TASK ITEM
All that should come back is the lines of the data below from the one containing "Le point R. : A., un mercredi" to the one containing "RÉUNIFICATION FAMILIALE DES", inclusive, exactly as they stand.

SUPPLIED RECORDS
· · · · ·

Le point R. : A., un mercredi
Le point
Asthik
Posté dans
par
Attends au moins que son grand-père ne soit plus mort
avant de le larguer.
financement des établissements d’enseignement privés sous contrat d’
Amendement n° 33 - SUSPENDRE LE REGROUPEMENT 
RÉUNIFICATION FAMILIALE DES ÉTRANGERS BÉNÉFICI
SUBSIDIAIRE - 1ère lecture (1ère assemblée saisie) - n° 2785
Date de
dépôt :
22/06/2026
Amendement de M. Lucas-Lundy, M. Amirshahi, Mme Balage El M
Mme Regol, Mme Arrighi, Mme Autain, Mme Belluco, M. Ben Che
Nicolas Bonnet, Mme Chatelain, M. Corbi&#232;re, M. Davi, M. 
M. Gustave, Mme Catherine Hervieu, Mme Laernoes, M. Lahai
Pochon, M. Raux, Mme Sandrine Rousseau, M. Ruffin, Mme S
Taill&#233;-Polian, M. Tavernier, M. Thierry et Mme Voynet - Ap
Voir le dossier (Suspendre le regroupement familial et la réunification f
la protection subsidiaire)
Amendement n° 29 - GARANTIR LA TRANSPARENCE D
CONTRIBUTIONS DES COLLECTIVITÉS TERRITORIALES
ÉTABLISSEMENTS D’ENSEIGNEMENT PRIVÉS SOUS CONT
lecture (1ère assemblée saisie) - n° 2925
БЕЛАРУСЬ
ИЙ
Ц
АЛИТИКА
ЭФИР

· · · · ·

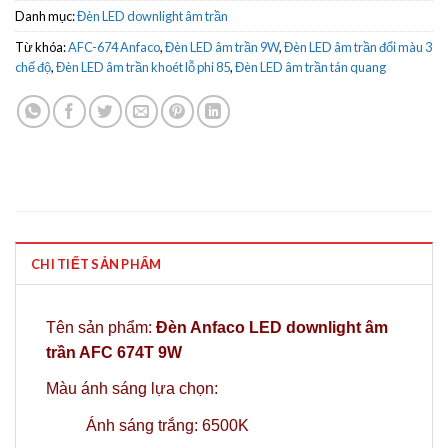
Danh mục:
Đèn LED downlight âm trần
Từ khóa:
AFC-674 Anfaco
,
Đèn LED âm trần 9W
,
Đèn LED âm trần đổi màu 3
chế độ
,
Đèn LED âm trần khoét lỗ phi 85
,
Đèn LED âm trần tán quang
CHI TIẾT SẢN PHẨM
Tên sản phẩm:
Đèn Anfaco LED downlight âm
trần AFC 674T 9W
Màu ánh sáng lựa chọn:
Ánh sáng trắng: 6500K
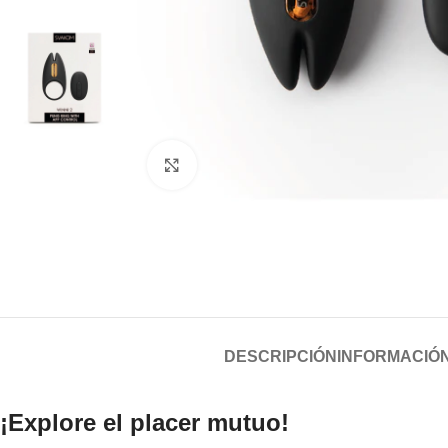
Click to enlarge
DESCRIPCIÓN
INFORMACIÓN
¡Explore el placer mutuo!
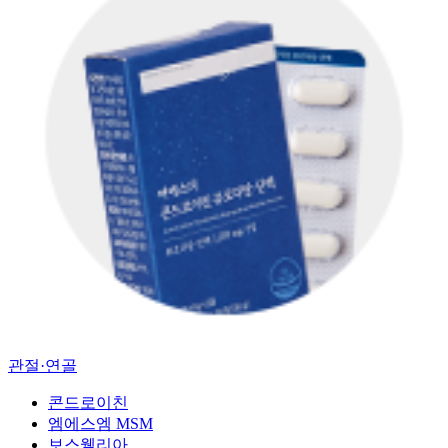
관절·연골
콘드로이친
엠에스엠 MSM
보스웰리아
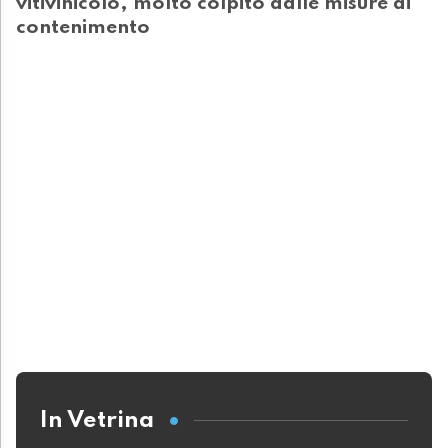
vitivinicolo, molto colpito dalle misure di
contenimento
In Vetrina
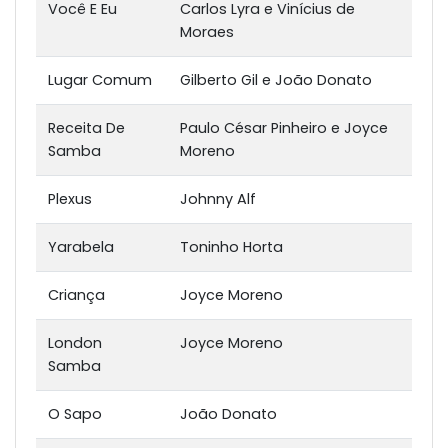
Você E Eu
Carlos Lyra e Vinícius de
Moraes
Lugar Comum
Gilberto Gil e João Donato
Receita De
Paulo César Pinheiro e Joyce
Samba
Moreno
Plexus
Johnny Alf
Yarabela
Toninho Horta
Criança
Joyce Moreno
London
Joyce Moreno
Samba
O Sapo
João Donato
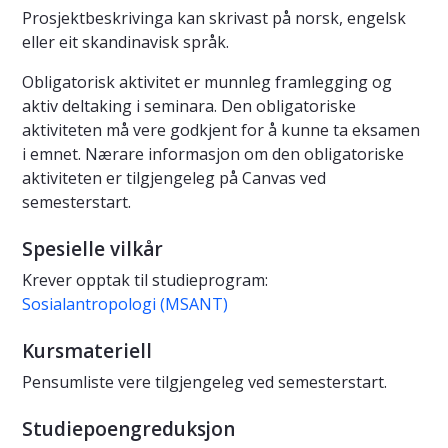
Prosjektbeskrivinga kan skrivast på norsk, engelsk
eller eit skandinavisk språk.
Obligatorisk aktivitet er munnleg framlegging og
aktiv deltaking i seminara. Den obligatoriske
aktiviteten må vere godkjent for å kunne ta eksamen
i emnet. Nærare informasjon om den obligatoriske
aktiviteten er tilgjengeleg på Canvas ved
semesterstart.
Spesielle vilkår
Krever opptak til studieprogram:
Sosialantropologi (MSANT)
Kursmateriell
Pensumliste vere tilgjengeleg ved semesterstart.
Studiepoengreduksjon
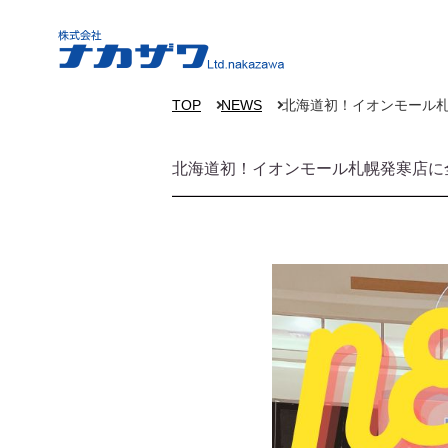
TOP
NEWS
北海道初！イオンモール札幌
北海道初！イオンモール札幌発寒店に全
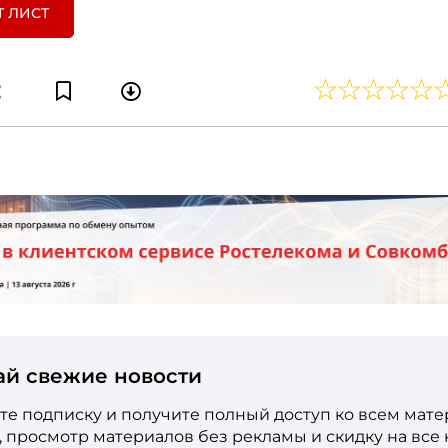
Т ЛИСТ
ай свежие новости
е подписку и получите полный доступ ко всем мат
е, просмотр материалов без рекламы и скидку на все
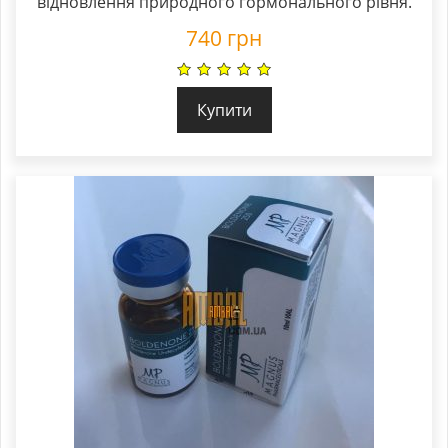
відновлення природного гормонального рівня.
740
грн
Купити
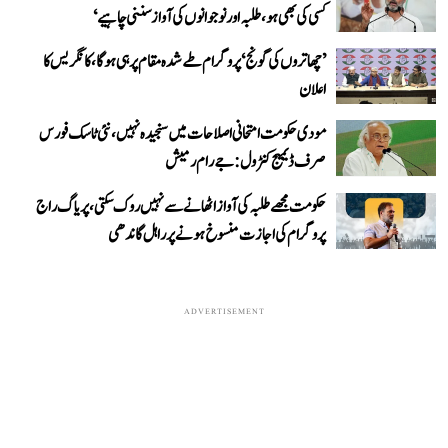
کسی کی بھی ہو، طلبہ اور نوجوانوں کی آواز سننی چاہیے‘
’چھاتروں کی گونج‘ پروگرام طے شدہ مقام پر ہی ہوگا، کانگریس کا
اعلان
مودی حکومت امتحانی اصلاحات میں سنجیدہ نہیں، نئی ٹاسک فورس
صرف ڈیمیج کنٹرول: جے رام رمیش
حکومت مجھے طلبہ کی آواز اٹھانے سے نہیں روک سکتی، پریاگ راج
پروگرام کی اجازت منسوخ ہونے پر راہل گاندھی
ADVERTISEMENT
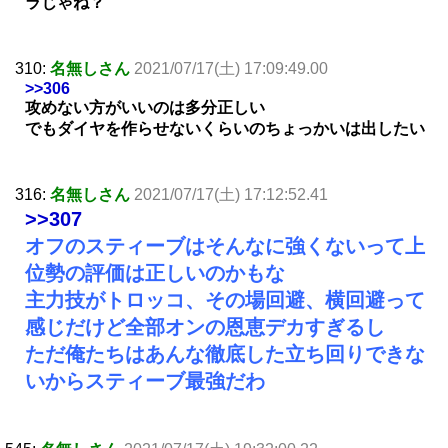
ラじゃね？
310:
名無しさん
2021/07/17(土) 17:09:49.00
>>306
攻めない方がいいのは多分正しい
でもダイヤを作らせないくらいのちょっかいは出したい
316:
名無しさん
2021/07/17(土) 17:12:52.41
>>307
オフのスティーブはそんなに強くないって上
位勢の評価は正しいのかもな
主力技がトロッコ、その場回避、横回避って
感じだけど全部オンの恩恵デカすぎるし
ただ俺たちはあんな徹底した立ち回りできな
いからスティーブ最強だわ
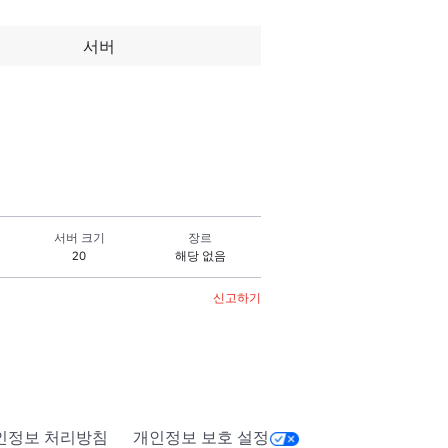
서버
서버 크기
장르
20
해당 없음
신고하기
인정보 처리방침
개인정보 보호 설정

· · · · ·

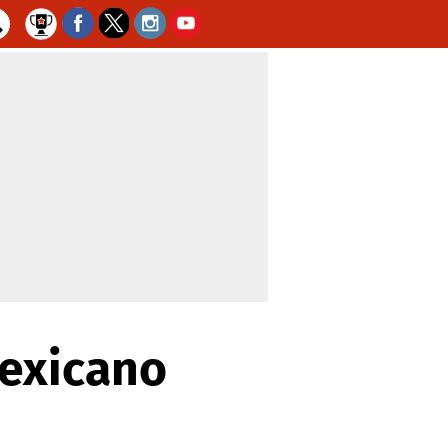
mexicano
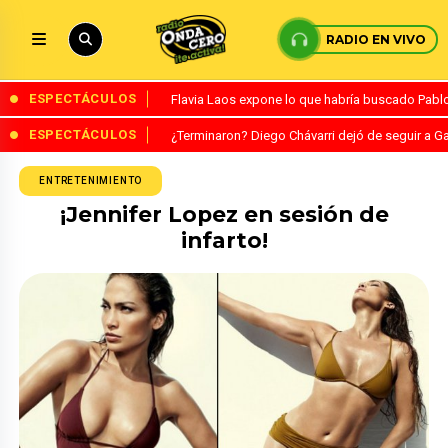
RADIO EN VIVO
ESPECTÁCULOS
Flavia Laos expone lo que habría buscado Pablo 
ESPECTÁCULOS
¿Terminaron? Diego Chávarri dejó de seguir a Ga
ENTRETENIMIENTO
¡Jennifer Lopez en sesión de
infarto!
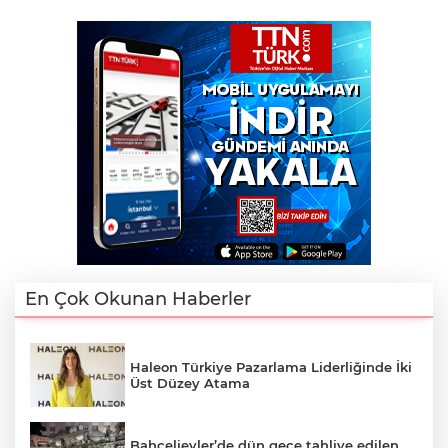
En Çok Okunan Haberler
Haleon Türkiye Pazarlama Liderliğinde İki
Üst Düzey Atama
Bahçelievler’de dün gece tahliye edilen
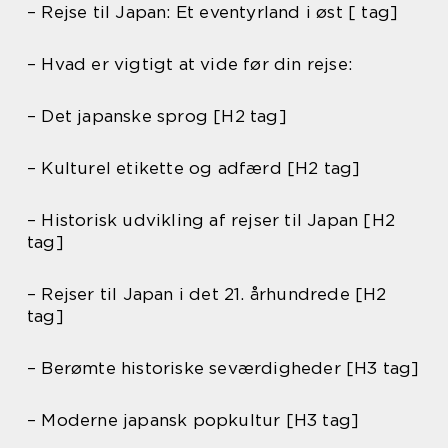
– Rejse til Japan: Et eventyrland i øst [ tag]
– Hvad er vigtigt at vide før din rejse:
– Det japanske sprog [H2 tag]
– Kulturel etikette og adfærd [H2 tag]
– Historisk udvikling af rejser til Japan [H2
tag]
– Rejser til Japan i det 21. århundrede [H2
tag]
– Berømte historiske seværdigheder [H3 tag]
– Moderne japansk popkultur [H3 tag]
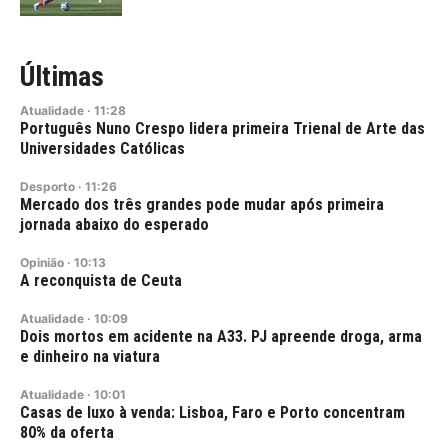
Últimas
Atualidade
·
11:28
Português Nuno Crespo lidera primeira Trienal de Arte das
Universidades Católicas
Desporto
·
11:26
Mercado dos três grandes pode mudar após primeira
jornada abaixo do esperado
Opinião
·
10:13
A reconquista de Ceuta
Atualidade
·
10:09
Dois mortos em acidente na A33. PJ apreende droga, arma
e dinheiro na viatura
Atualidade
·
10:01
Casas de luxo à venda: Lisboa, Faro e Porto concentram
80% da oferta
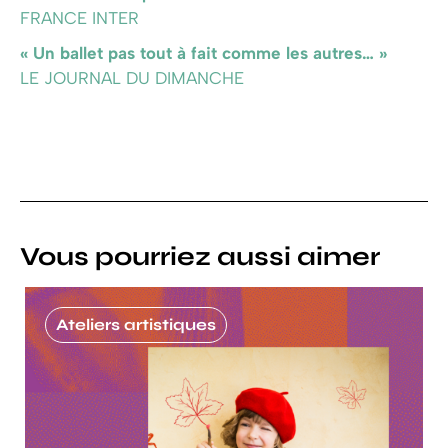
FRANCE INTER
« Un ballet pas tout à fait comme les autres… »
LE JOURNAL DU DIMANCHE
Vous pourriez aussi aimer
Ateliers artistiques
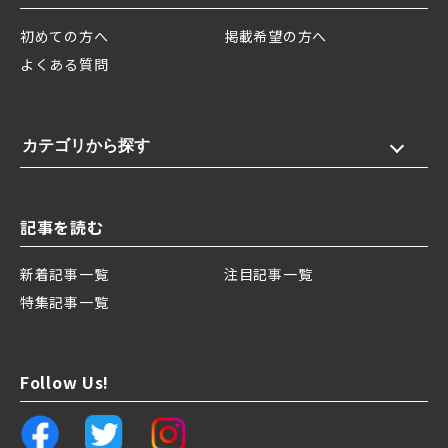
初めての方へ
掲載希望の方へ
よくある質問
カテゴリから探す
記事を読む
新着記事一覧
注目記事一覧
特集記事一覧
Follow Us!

· · · · ·

TASK RESPONSE
Le point R. : A., un mercredi
Le point
Asthik
Posté dans
par
Attends au moins que son grand-père ne soit plus mort
avant de le larguer.
financement des établissements d’enseignement privés sous contrat d’
Amendement n° 33 - SUSPENDRE LE REGROUPEMENT 
RÉUNIFICATION FAMILIALE DES ÉTRANGERS BÉNÉFICI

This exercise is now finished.